Coconut Chocolate Candy Bars
Total Time: 3 hrs
Preparation Time: 2 hrs
Cook Time: 1 hr
Ingredients
- 1 1/2 cups unsweetened dried shredded coconut
- 1 (14 ounce) can unsweetened coconut milk, stirred
- 1/2 cup sugar
- 2 tablespoons light corn syrup
- 6 tablespoons unsalted butter
- 11 ounces bittersweet chocolate, chopped and melted
Recipe
- 1 preheat the oven to 350°.
- 2 spread the shredded coconut on a baking sheet and toast until lightly golden, about 4 minutes.
- 3 let cool completely.
- 4 in a medium saucepan, combine the coconut milk with the sugar, corn syrup and 4 tablespoons of the butter.

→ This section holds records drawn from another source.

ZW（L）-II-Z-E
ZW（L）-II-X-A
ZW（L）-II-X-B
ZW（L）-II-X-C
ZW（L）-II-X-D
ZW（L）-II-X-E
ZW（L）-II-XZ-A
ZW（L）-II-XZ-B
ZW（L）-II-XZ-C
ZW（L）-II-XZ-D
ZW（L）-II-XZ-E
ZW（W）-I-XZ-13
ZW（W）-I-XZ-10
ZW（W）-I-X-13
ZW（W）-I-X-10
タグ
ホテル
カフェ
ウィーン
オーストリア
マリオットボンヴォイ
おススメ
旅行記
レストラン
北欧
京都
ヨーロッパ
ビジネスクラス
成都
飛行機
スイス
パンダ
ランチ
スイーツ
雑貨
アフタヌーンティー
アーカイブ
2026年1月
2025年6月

- 5 cook over moderately low heat, stirring frequently, until thick as jam, about 40 minutes.
- 6 remove from the heat and whisk in the remaining 2 tablespoons of butter and the toasted coconut.
- 7 transfer to a bowl and let cool.
- 8 cover a baking sheet with wax paper.
- 9 using an offset spatula, spread half of the melted chocolate on the wax paper in a 10-by-7-inch rectangle.

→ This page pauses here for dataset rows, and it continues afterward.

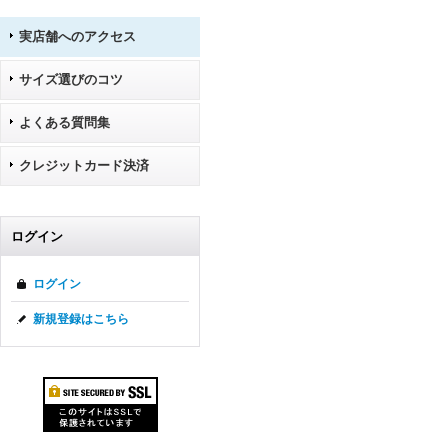
実店舗へのアクセス
サイズ選びのコツ
よくある質問集
クレジットカード決済
ログイン
ログイン
新規登録はこちら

- 10 refrigerate until firm, about 10 minutes.
- 11 spread the coconut mixture over the chocolate and refrigerate until set, about 10 minutes.
- 12 spread the remaining melted chocolate over the coconut and refrigerate until firm, about 20 minutes.
- 13 trim the edges of the rectangle, then cut into 40 squares.
- 14 cover and refrigerate until serving.
- 15 make ahead the candy bars can be refrigerated for up to 1 week.